Personal stories or self-congratulatory?

On the whole though critics are marvelling at those pictures telling personal stories. There have been worthy winners that are stunningly developed character pieces. But there have also been those movies that are obsessed with Hollywood and become self-congratulatory, as evidenced by La La Land and The Fabelmans awards runs.

"Isn’t there room for a range of structures that can nod towards both genre franchises and critical darlings?  "

Audiences and critics are clearly watching different things and when they do intersect, that shared interest isn’t always acknowledged outside of a select few categories like animation. That isn’t to criticise those pictures which have made it to the big stage in the past. But isn’t there room for a wider range of structures that can nod towards both genre franchises and critical darlings?  

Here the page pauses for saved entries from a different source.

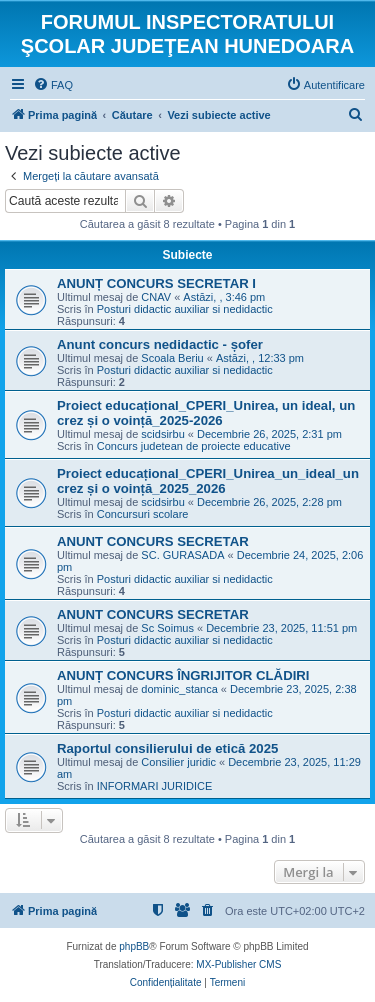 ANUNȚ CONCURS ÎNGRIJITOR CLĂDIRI (183, 675)
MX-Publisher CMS (238, 964)
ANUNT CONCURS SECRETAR (153, 541)
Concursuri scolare (143, 514)
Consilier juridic (178, 762)
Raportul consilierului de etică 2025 (167, 748)
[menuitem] (53, 85)
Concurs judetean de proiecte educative (194, 446)
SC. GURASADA (182, 555)
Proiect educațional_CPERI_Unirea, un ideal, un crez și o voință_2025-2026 (206, 413)
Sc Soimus (167, 628)
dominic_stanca (179, 689)
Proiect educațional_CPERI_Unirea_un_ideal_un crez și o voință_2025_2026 (208, 481)
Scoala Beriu (172, 358)
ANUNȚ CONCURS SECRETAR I (156, 283)
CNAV (156, 297)
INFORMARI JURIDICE (155, 786)
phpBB (134, 946)
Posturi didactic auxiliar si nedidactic (185, 309)
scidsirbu (162, 434)
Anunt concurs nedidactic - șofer (160, 344)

Experimenting with the formula  

It’s a matter of public record that awards seasons are becoming less and less important in the minds of the modern audience. The ratings of each ceremony have dropped year on year, with the most talked about moments usually linked to personal dramas rather than any particular wins. That problem is usually addressed through packing a show with star power and a guest host that might bring in new viewers. In truth, it's rarely reflected in the nominations themselves.  

Oscars

There are occasionally examples to attempt to get audiences on side, such as the Oscars’ “Best Cheer Moments” category, which fans could actually vote for themselves. But they have never made any real difference, with a vast array of nominations not quite finding the right balance.  

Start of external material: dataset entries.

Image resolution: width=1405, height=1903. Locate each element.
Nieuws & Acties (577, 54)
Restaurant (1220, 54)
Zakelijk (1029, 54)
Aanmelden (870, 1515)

But there is a catch to all this. Experiment with the formula too much and awards season could be transformed forever. Right now, the hard work of some of the most inventive filmmakers in the world is celebrated on a big stage, in spite of financial success. That’s important to remember. Big studios and action blockbusters cannot take over the system and thus there must be equilibrium.  

What needs to change

One positive change was the recognition throughout awards season of projects made for streaming services. Those movies that were accessible to everyone, but do not feature any less creative originality than those traditionally nominated. This year, for example, the much-celebrated animated picture The Sea Beast gets its chance in the spotlight after releasing on Netflix. Those choices to modernise will begin to build bridges with audiences again, as our consuming habits continue to change. 

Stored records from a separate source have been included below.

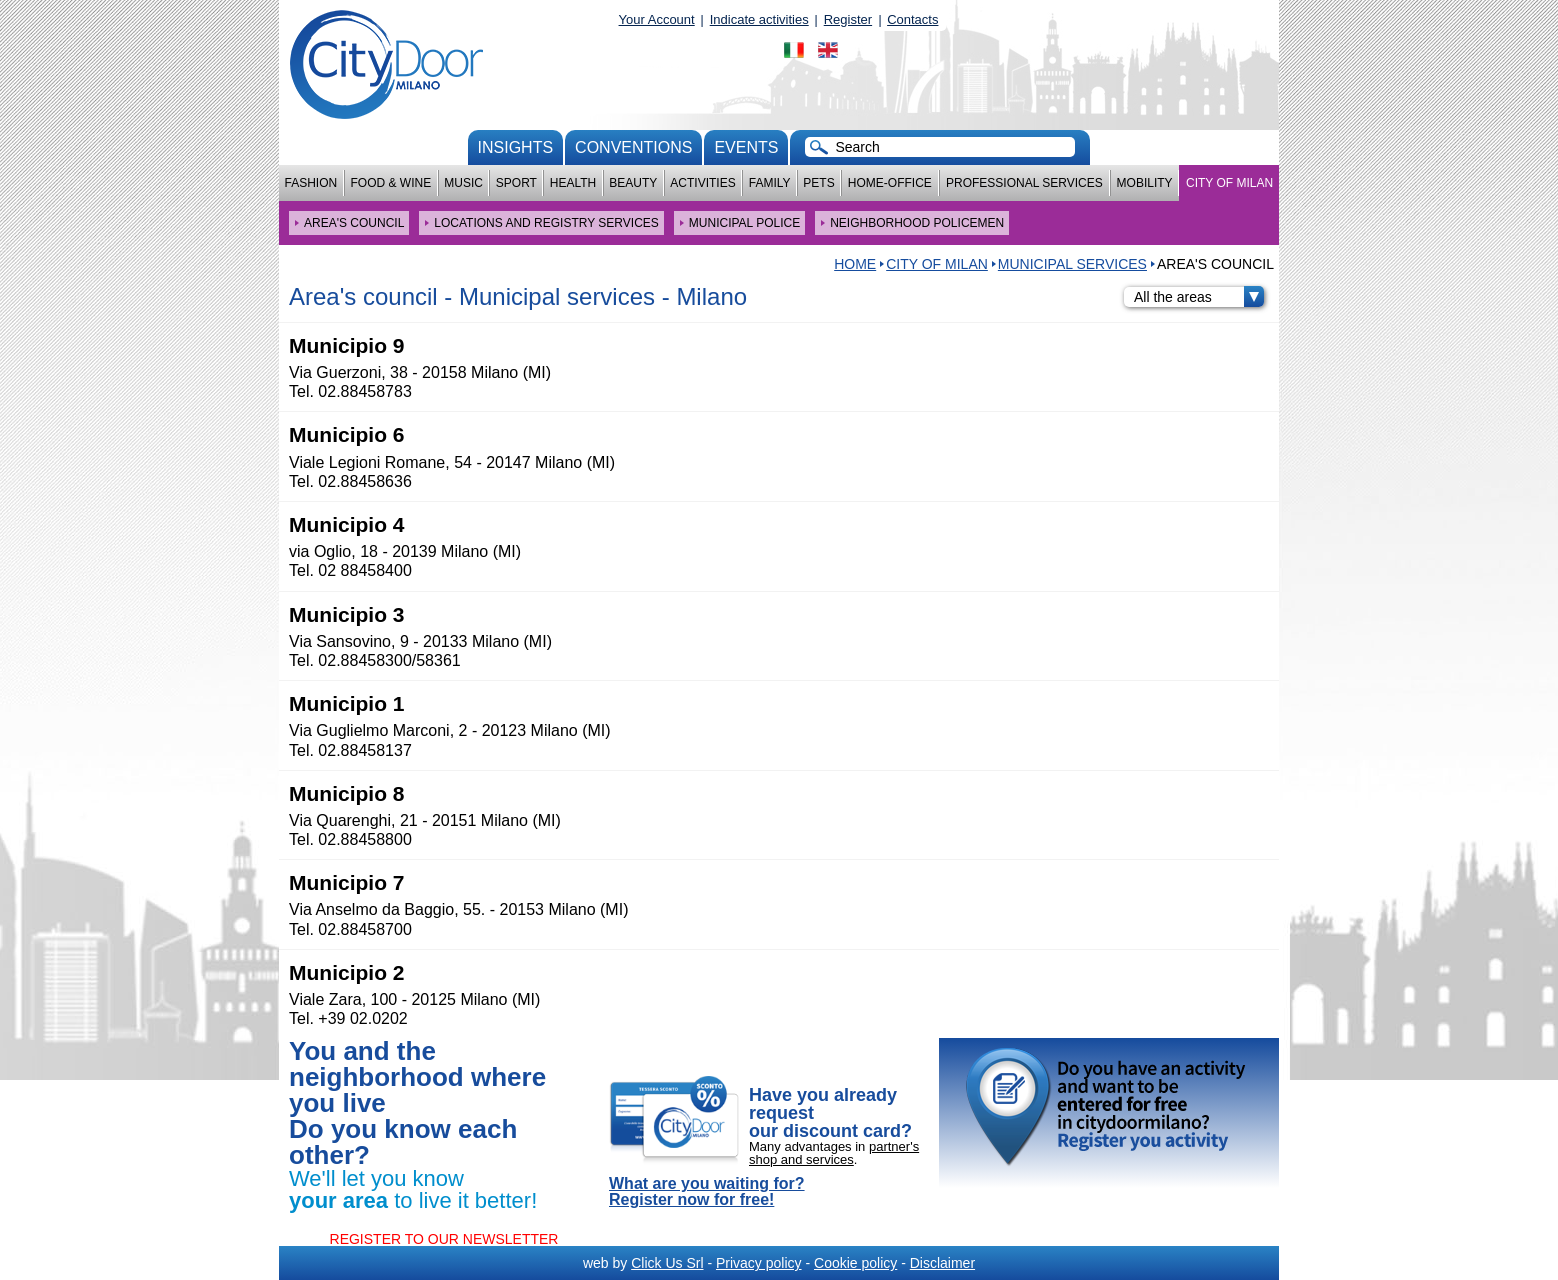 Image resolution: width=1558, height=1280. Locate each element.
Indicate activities (759, 19)
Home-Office (890, 183)
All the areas (1199, 297)
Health (573, 183)
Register (848, 19)
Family (770, 183)
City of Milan (1229, 183)
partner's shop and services (834, 1153)
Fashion (311, 183)
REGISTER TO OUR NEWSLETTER (444, 1239)
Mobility (1145, 183)
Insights (516, 147)
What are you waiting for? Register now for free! (707, 1192)
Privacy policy (759, 1263)
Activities (702, 183)
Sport (516, 183)
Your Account (657, 19)
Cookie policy (855, 1263)
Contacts (912, 19)
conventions (633, 147)
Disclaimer (942, 1263)
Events (746, 147)
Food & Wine (390, 183)
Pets (818, 183)
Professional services (1024, 183)
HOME (855, 264)
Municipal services (1072, 264)
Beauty (633, 183)
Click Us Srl (667, 1263)
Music (463, 183) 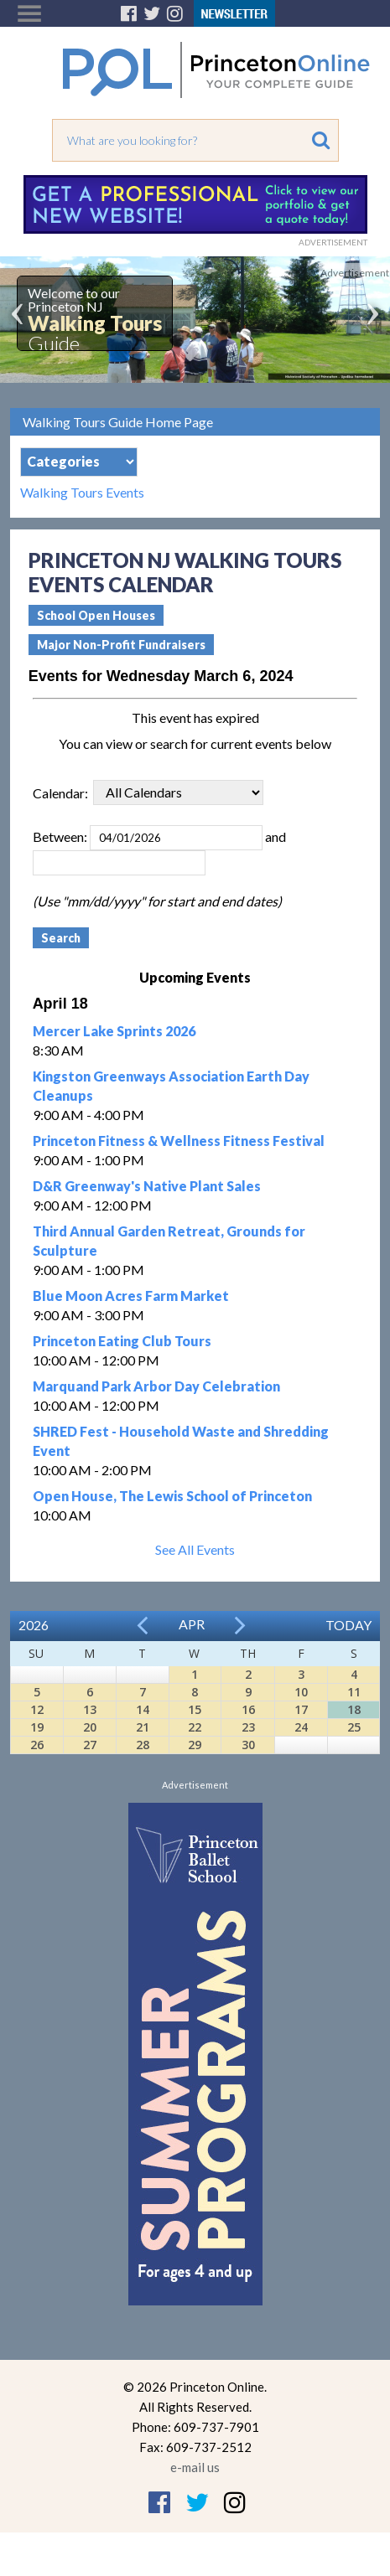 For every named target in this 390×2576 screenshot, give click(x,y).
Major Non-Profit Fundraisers (121, 645)
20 (89, 1727)
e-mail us (195, 2467)
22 (194, 1727)
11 (354, 1692)
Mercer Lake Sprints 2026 (114, 1031)
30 (248, 1745)
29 (194, 1745)
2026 (33, 1625)
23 (248, 1727)
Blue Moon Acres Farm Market (131, 1295)
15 (194, 1709)
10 (301, 1692)
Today (348, 1625)
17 (301, 1709)
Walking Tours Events (82, 492)
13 (89, 1709)
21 (142, 1727)
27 (89, 1745)
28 (142, 1745)
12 (37, 1709)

But it has to be about the bigger nominations as well. And perhaps those changes have already begun. This year’s “Best Picture” Oscar category is a brilliant display of how audiences and critics can be brought together.  

"One positive change was the recognition of projects made for streaming services"

The small-scale and stunningly acted The Banshees of Inisherin made the list, but is also available to watch on Disney+. The Fabelmans, Tár and Elvis all represent critical darlings which meet the usual conditions of an Oscar nomination. Everything Everywhere All At Once, Avatar: The Way of Water and Top Gun: Maverick are all financially massive entries that audiences have adored and are still examples of top quality filmmaking.  

On top of all of that, 16 first-time acting nominees have been honoured, demonstrating a passing of the torch toward talent that current generations have grown up watching.  

Does award season represent the audience?

So does award season actually represent us, the audience? That’s up to each individual viewer, but clearly changes are continuing to be made to ensure that more and more people see something they love up on those nominations list.

It’s never going to be perfect, but when diverse talents of multiple generations get showcased from the full spectrum of financial success, major franchises and indie critical hits, that’s a lot closer to what audiences want to see.